_The task_. Reproduce the lines below verbatim. Pictures are to be omitted.

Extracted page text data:
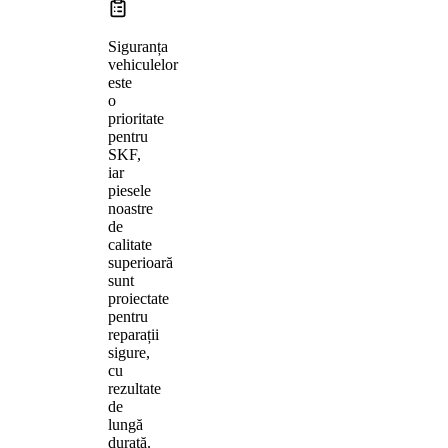
Siguranța
vehiculelor
este
o
prioritate
pentru
SKF,
iar
piesele
noastre
de
calitate
superioară
sunt
proiectate
pentru
reparații
sigure,
cu
rezultate
de
lungă
durată.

_Response_.
Siguranța
vehiculelor
este
o
prioritate
pentru
SKF,
iar
piesele
noastre
de
calitate
superioară
sunt
proiectate
pentru
reparații
sigure,
cu
rezultate
de
lungă
durată.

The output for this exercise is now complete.